[Dataset excerpts Boundary: Start]
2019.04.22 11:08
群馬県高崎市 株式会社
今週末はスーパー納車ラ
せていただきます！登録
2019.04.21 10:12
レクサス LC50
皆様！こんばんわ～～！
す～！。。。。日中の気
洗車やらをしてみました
[Dataset excerpts Boundary: End]
» **About this task**
What you write must be identical to the material above.

» **Written solution**
2019.04.22 11:08
群馬県高崎市 株式会社
今週末はスーパー納車ラ
せていただきます！登録
2019.04.21 10:12
レクサス LC50
皆様！こんばんわ～～！
す～！。。。。日中の気
洗車やらをしてみました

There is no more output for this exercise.